There are instances where there are conflicting interests between the dying patients and those close to them in regard to property and responsibility. In such cases the autonomy of the patients is disregarded with the state intervention. However, there is need for the application of the law to offer protection for both parties. In application of the law, there is a need for the consideration of morality. According to Harris (2005), there is bias in the natural law in that it is pegged on one angle thought which is dictated by a given supreme law and being such as God’s commands thus do not accommodate logical reasoning. However, the decision of a dying individual is based on his perception on the future, the present or the past and how that relates to his condition.
The argument, in this case, becomes complicated as there is contention between the set-out rules and the logical reasoning. The natural law dictates what individuals are expected to do at whatever condition. For instance, people are not allowed to kill. On the same note the logical reasoning may require that there is mutual understanding between the dying person and the physicians regarding euthanasia which will require no application of the natural law between the two. But as the author puts it, there is the need for the implementation of both the law and morality in going about these issues.
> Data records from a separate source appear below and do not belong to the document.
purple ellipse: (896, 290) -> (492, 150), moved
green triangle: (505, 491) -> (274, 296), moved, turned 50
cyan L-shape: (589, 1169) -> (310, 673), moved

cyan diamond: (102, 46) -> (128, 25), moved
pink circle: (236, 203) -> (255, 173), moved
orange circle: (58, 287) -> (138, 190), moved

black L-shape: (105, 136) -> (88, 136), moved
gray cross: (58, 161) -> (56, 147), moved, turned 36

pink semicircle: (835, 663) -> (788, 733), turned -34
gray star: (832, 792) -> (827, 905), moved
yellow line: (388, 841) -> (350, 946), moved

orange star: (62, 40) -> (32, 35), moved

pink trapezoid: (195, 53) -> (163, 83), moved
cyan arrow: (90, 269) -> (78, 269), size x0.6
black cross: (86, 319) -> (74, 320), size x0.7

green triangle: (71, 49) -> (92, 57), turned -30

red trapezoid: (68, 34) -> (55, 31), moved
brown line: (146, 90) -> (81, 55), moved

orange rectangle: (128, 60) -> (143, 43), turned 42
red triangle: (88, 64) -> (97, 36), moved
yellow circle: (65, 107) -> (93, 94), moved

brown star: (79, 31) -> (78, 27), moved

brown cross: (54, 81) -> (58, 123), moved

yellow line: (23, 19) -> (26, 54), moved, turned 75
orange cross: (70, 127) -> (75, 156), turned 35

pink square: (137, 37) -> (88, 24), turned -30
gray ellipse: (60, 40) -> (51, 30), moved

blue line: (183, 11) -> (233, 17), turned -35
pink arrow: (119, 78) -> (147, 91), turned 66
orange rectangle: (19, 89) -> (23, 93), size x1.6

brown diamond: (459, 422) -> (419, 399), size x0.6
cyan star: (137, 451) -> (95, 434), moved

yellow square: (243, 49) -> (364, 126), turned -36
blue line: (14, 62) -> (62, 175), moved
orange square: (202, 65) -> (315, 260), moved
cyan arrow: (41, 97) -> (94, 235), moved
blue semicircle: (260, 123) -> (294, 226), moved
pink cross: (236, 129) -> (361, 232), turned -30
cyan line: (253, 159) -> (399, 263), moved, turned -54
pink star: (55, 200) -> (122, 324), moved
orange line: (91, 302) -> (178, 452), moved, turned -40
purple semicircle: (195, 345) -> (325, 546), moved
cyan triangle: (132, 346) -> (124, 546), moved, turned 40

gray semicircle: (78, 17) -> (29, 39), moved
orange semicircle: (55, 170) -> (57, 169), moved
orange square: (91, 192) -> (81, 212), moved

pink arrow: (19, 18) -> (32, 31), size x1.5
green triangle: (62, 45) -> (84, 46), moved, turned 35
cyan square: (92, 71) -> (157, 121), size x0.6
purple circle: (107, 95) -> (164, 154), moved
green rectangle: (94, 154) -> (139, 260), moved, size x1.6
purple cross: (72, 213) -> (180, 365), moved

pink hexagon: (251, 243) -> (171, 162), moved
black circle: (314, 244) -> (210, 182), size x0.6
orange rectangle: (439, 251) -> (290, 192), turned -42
Human beings have the right to live, and this principle should form the utmost consideration by any health official dealing with a patient in his dying moments. Since modern societies are contemplating legalizing euthanasia, they should be guided by the respect for the right to life of an individual. Again, in whatever way people may view the issue of euthanasia the fact remains that it is unethical and should not be considered (Keown, 2018).
Conclusion
In summary, the life of an individual is essential not only to oneself or society, but to the conscience of all individuals. Any legal, ethical or professional argument geared towards ending an individual’s life should be disregarded at whatever cost. It should be known that nobody including the victim of the dying patient has the right to take life. Death is like birth where people cannot choose to be born but find themselves on earth. Provided there are laws protecting people’s lives they should be considered as the only abiding norms which should be followed. It is prudent that the rules of the right to life should override the self-determination and autonomy of the patients.
References
Gail Van Norman, M. D. The Ethics of Ending Life: Euthanasia and Assisted Suicide, Part. CSA Bulletin , 66.
Harriss, I. (2005, September). Ethics and euthanasia: natural law philosophy and latent utilitarianism. In 12th Annual Conference of the Australian Association for Professional and Applied Ethics, Adelaide (pp. 28-30).
Keown, J. (2018). Euthanasia, ethics and public policy: an argument against legalisation . Cambridge University Press.
Math, S. B., & Chaturvedi, S. K. (2012). Euthanasia: right to life vs right to die. The Indian journal of medical research , 136 (6), 899.
Nunes, R., & Rego, G. (2016). Clinical Research & Bioethics. Routledge.